In this exhibition, S.M.A.K. wants to look mainly at the present and the future. Well-known classics, outstanding newer works and also recent additions to the collection are to be used to show the position of the museum and of art in contemporary reality and to make new links with other, sometimes surprising and less well-known works in the collection.
‘The Collection (I): Highlights for a Future’ starts out expressly from the present-day conclusion that it is currently impossible to capture the social reality and the art world in one overarching linear storyline or concept. Inspired partly by the architecture of the S.M.A.K. building, the exhibition has been divided into seven sub-presentations, each of which spotlights a number of current trends in society and/or the art world and illustrates them with works from the museum collection. In addition to these proposed guidelines, the exhibition is intended in the first place to be a generous hand extended to the visitor. Visitors are warmly invited to immerse themselves in the labyrinth of contemporary art and to discover for themselves possible connections between the various artworks from the museum’s collection.

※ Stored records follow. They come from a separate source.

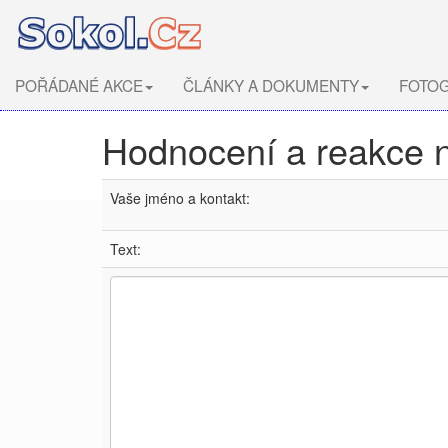
POŘÁDANÉ AKCE
ČLÁNKY A DOKUMENTY
FOTOG
Hodnocení a reakce 
Vaše jméno a kontakt:
Text: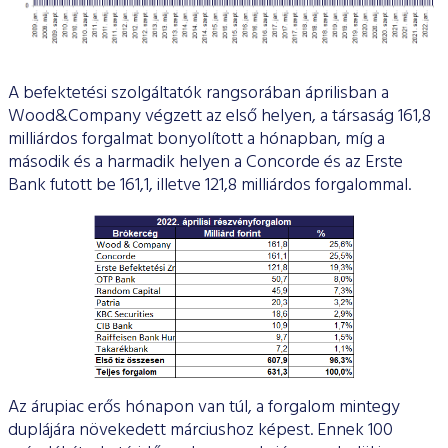
A befektetési szolgáltatók rangsorában áprilisban a
Wood&Company végzett az első helyen, a társaság 161,8
milliárdos forgalmat bonyolított a hónapban, míg a
második és a harmadik helyen a Concorde és az Erste
Bank futott be 161,1, illetve 121,8 milliárdos forgalommal.
Az árupiac erős hónapon van túl, a forgalom mintegy
duplájára növekedett márciushoz képest. Ennek 100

Three key works from the S.M.A.K. collection will also be returning temporarily to the place where they were initially created – the Museum of Fine Arts (MSK) – under the heading ‘There & Back’: Panamarenko’s 'The Aeromodeller' 'Wirtschaftswerte' by Joseph Beuys and 'Le Décor et son Double' by Daniel Buren. The second, private part of this work can be visited at the Herbert Foundation once a month during the course of the exhibition.
Lastly, the underlying dimension of ‘The Collection (I): Highlights for a Future’ is – as the title suggests – the need to create a proper building for contemporary art in Ghent so that the collection can be permanently displayed and housed under the best circumstances both in the museum and the reserves.